YA SIN NADA DE SOL, de Pablo Vinci

YA SIN NADA DE SOL


De un punto determinado no hay regreso.
Este punto puede ser alcanzado.

Kafka


El día se iba a morir. No había nadie más en la playa. Quizás por eso el mar brillaba. Era verano pero hoy, dentro del recuerdo, aquella arena me llega fría. El agua era plateada salvo cerca del sol, que parecía un despojo de carne roja recién sacrificada. Era nuestro último día en la playa y habíamos discutido como siempre, pero esa vez lo dijimos: ya no estábamos enamorados. En realidad lo dijo ella, yo no puedo decir “enamorados”, a mí me salen otras palabras.

Pasaban unos pájaros que iban hacia el mar.
-Gaviotas. –dijo ella.
-Las gaviotas son horribles. –dije yo.
Ella había hablado del modo en que volaban.
Yo, de los gritos, de picotazos en la espalda, de animales que se pudren.
-¿Nos metemos? –dijo
-Vamos –dije yo.
Nos despedíamos del mar.
Ella se levantó y caminó. Fui detrás agrandándole las huellas.

Siempre supo nadar, pero sólo se atrevió a entrar al mar ese año. Le tenía miedo todavía. Nos metimos, pero ya no nos mirábamos ni nos salpicábamos de gritos y risas.
Empecé a alejarme pensando en nadar alrededor de ella, como siempre, en círculos, protegiéndola.
El agua era como una tela suave, cada ola era una arruga que tenía su sentido en un pliegue más allá, en otra ola.
La rodeaba cada vez desde más lejos. Sé que le parecí indiferente porque el círculo era cada vez más grande, pero estaba atento.
Empecé a sentirme bien.
Floté un rato de espaldas y me encontré con el cielo a esa hora desteñido. Pasó un pájaro que me miró con los ojos congelados por el viento que, en ese instante, empezaba a hacerse más fuerte.
Miré a un costado. Ella seguía nadando lenta, voluptuosa. Esa palabra también me llega ahora: voluptuosa.
Pensé en llamarla, y reírme, y gritarle “Basta de estupideces, basta de pelear por estupideces”, pero no lo dije y volví a flotar mirando el color escurrido del aire.
El sol chato ya se apoyaba en el agua y el escaso paisaje (mar, sol y nosotros) estaba en paz, tranquilo. No había lugar para ningún pensamiento, para ningún deseo. Sólo estábamos en el mar, sólo nos tocaba la misma tela suave.
El viento era más fuerte ahora. Algunas nubes coagulaban el cielo que ahora también se enrojecía. El agua se enfriaba, se hacía dura. Aquel manto blando se transformaba en metal. Pensé en algún extraño efecto del sol en contacto con el agua. De la orilla quedaba un hilo blanco. El mar era de hierro, dolía. Me pregunté si no habíamos llegado demasiado lejos, si no nos habíamos dejado arrastrar a demasiada distancia.
Me asomé y la vi, me pareció que estaba cerca. Quise levantar un brazo para hacerle señas pero me arrepentí otra vez. Nadé más lejos alrededor de ella. El agua de ese lugar no se parece en nada a la de la playa, deja de tener algún color y empieza a cortar, a arder.
Estábamos entre el cielo y el agua, y estando así parece extraño no caer a algún lugar.

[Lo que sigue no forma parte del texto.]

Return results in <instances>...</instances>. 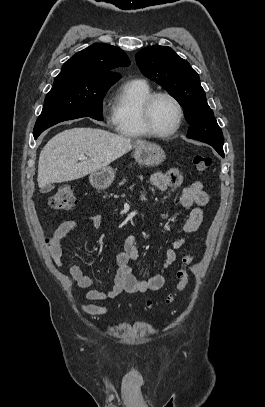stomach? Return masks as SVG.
<instances>
[{
    "mask_svg": "<svg viewBox=\"0 0 265 407\" xmlns=\"http://www.w3.org/2000/svg\"><path fill=\"white\" fill-rule=\"evenodd\" d=\"M163 149L153 143H144L135 147L134 158L143 166H157L165 160ZM115 177L113 168L107 166L90 174V183L97 189H105L111 185Z\"/></svg>",
    "mask_w": 265,
    "mask_h": 407,
    "instance_id": "1",
    "label": "stomach"
}]
</instances>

Me levanté de nuevo pero ahora no estaba.
El mar revuelto de metales la había escondido, alejado, tragado.
Ella también se habrá levantado para verme. Ella también habrá empezado a gritar, como yo. Se había acabado la tranquilidad y el agua también gritaba. Empecé a nadar más rápido y en círculos más chicos. Los brazos me empezaron a doler. Grité de nuevo: nada.
-¿Y si se ahogó? No. No puede ahogarse, ella nada mejor que yo. No puede ser.
Miré de nuevo: en el mar no había nadie.
El mar era negro y de golpe paró el viento. Otra vez grité pero no me contestó. Ya no veía la orilla, tenía que volver. ¿Y si se había ahogado? ¿Por qué la deje sola? ¿Por qué la dejé sola otra vez? Voy a salir. ¿Pero si salgo y me necesita?
Me pareció oír su voz y salté gritando otra vez. Nadie.
Nadé dibujando surcos desordenados cerca de la orilla.
-Si no la encuentro vuelvo a meterme.
Fui y volví muchas veces.
Llorando y llamándonos nos encontramos, muy tarde, en la playa, ya sin nada de sol.